Ah, The Crystals—their best songs are every bit as wonderful as their career was checkered by the evil machinations of studio Wunderkind Phil Spector, who made them the first act to record a single on his nascent Phillie Records label. Spector first saddled them with a song so offensive—Carole King and Gerry Goffin’s anthem to masochistic female approval of the physical abuse of women, “He Hit Me (And It Felt Like a Kiss”)—that it almost sidetracked their career at its get-go.

He then proceeded to utilize a group of replacement singers (Darlene Love and the Blossoms) to record such immortal “Crystals” tunes as “He’s a Rebel” and “He’s Sure the Boy I Love.” Finally, he added insult to injury by shifting his attention to a new girl group, the Ronettes, and went so far as to include four songs actually recorded by the Ronettes on the Crystals’ 1963 “best of” LP, The Crystals Sing the Greatest Hits, Volume 1.

Yet despite these dictatorial and confusing antics by Spector, the Crystals remain one of the most beloved girl groups of the years just prior to the British Invasion. Why? Because songs like “Then He Kissed Me” and “Da Doo Ron Ron” are both brilliant and timeless; why just the other day I did a crazy dance in the supermarket, attracting the attention of numerous shoppers, when “Then He Kissed Me” came on over the store’s loudspeakers.

But returning to the theme of exactly who recorded what songs attributed to the Crystals, anyone interested soon finds oneself tangled in a byzantine world of confusion. Take 2001’s Da Doo Ron Ron, a compilation of the band’s greatest hits. At first its ten songs seem to comprise an admirable distillation of only the Crystals’ finest work; you won’t find the “The Frankenstein Twist” or any of the Ronettes’ novelty songs credited to the Crystals (e.g., “Hot Pastrami,” “The Wah Watusi”) on it.

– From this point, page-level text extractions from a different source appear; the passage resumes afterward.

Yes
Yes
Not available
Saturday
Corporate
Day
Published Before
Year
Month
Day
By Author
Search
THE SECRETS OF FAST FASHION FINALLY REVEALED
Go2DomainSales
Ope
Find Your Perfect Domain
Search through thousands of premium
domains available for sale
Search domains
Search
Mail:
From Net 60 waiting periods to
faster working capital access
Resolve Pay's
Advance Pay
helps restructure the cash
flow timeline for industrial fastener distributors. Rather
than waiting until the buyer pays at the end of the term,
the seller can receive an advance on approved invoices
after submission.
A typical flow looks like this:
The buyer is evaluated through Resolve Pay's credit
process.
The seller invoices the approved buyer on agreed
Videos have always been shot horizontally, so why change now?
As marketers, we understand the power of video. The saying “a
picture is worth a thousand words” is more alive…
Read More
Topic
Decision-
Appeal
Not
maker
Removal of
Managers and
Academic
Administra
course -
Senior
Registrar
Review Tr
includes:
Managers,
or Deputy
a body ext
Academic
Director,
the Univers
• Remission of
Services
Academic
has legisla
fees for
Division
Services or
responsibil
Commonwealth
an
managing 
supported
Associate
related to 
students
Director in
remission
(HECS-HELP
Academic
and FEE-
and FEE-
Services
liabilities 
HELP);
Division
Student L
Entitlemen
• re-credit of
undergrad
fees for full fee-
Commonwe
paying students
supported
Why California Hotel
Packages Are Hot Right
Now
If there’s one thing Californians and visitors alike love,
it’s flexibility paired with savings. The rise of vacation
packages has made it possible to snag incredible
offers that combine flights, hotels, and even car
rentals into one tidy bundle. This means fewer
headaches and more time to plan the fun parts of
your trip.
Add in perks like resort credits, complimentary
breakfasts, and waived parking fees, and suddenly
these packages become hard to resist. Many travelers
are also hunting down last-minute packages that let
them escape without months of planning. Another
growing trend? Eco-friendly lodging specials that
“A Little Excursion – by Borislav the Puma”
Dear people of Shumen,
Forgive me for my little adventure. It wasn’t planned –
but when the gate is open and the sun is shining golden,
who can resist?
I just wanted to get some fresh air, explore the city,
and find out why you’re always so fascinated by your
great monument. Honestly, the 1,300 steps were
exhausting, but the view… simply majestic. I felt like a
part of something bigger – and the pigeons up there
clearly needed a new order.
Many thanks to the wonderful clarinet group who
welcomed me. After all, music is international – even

Upon closer examination, however, it turns out that (as mentioned) “He’s a Rebel” and “He’s Sure the Boy I Love” weren’t sung by the real Crystals at all, while two other songs (i.e., “Tonight I Met the Boy I’m Gonna Marry” and “Look in My Eyes”) are generally credited not to the Crystals but to Darlene Love in the case of the first song and the Chantels (a pioneering girl group that had no connection whatsoever with Phil Spector), in the second. Neither song is listed in any Crystals’ discography I’ve found, but it’s likely they recorded their own, little known, versions of both. And that likely lets you know just how difficult untangling the true facts can be.

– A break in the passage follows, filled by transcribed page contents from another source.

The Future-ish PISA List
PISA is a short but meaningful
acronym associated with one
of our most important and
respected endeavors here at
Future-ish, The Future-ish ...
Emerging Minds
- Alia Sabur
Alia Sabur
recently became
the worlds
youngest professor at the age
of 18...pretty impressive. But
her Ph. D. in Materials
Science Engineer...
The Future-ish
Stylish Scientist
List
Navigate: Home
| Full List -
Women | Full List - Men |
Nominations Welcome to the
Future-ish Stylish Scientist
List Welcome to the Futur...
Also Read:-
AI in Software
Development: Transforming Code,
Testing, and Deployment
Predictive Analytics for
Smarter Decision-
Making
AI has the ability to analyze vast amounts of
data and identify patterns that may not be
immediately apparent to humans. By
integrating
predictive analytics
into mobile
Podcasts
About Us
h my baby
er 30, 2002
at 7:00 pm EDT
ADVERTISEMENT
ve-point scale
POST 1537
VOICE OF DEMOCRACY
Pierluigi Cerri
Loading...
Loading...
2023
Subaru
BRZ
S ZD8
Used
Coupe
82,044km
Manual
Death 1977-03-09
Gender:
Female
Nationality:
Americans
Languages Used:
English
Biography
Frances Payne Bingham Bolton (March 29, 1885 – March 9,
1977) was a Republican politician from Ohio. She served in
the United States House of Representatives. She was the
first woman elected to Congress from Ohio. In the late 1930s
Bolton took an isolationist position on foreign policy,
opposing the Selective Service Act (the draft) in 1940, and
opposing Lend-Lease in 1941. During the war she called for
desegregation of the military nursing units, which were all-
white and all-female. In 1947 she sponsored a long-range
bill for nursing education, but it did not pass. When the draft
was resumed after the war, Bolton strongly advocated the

But who needs “Look in My Eyes” when they’ve got “Da Doo Ron Ron,” which is indisputably a Crystals’ song and a fantastically catchy one at that? It’s interesting to note that the nonsense syllables that have made the song so legendary were initially placeholders for real lyrics, until Spector decided they made the song. Delores “LaLa” Brooks sings lead, but it’s the ensemble singing, cool piano riff, brief but frantic saxophone solo, and handclaps that make the song so memorable. As for “Then He Kissed Me,” it’s practically a hymn, and a lovely one at that, and I rate it right up there with the best songs that Spector, or California’s Brian Wilson for that matter, ever produced. This was Spector’s “Wall of Sound” at its most sublime, and is definitely on my list of the 50 greatest rock songs ever recorded.

As for the rest of the songs on the compilation, I like the gospel-tinged “There’s No Other (Like My Baby),” the Crystals’ first single, but am not so wild about “Please Hurt Me,” another inexplicably masochistic offering from those Brill Building Sader-Masochs Carole King and Gerry Goffin. Nor am I wild about 1962’s “Uptown,” a flamenco guitar and castanets-flavored tune that, unlike most of the songs of that time, actually addressed the issue of class, with Alston’s boy living simultaneously in two worlds, one of high-rise commercialism and the other the tenements of the black underclass. And “I Love You Eddie,” which comes close to being a novelty tune, has never done much for me either.

In closing, I will reiterate; trying to untangle the incestuous threads that tied the recording histories of the girl groups of the early sixties together is an exercise in frustration, if not outright futility. Producers used band names and considered band members interchangeable, so that I’m still not convinced, for example, that the Crystals ever recorded a version of Darlene Love’s “Today I Met the Boy I’m Gonna Marry.” Lala Brooks recorded a version; could this be the one credited to the Crystals? I don’t know. What I do know is that in a world where “He’s a Rebel” is still credited as a Crystals’ song, anything is possible. Me, I think the Crystals deserve a hallowed place in the rock pantheon for “Then He Kissed Me” alone. It makes me swoon, and not many songs can do that. As for the rest, I’ll let the serious rock historians ferret out the truth. I simply don’t have the patience.